An Industrial Narrow Gauge Adventure - the layout part thirty-seven



Work on the layout has been slow, I have managed to build some items of clutter (more on this later in the month and for the whole month of August) but with the hot weather and baby-sitting most of my modelling and/or painting has been done in short sessions while listening to The World Cup on the radio. 

This latest post shows the brick wall section that will fit between the main end-on building and the OSO Salt salt pan. In the image above you get a sense of the height and detailing of the bricks. I wanted a worn and run-down look and decided that I just couldn't face placing individual bricks as modelled with the base of the salt pan. The wall section is modelled from 'pizza foam' - the foam that you find on the bases of frozen pizzas.
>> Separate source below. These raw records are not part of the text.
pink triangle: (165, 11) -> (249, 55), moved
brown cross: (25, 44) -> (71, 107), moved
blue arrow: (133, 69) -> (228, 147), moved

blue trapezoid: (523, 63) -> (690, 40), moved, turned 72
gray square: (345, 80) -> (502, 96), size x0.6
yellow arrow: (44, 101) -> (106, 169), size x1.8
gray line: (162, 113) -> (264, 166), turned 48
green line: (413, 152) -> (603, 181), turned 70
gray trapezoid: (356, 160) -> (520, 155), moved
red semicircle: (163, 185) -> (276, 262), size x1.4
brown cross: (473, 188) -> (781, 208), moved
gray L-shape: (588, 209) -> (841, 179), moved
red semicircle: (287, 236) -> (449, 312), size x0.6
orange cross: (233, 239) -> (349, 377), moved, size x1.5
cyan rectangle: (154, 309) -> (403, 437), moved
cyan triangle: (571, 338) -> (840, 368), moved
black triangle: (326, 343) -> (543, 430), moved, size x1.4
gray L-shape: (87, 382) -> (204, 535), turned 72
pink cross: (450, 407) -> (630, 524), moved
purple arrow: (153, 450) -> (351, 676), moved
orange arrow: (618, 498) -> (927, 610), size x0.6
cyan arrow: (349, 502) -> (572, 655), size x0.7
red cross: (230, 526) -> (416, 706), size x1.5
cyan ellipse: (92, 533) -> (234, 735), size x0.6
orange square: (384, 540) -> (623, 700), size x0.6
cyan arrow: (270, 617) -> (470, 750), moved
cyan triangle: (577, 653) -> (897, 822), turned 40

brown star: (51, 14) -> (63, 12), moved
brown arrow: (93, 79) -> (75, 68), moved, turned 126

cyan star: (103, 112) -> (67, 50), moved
In the second image you can see the full section. The wall was modelled slightly longer than needed as I thought it was easier to trim it down rather than build it to fit exactly. The wall is 180mm long x 60mm tall and just 10mm thick.


It was built on a corrugated cardboard core with pizza foam on the top and front. The individual bricks were impressed into the foam with the same brick making tool used for the earlier end-on building (see earlier posts).

Painting was done with a basecoat of cream/white and a number of layers of drybrushing over the top. Highlighting was done with washes and artists watercolour pencils. The SHELL sign was sourced from the internet and printed onto photographic paper at the local Boots the Chemists. It was stuck to thin card and weathered with acrylic paints and pencils before being glued in place. Once dry, I varnished the whole wall with Galleria matt varnish.


These two images show the pizza foam and corrugated cardboard construction.


While this final image shows work-in-progress.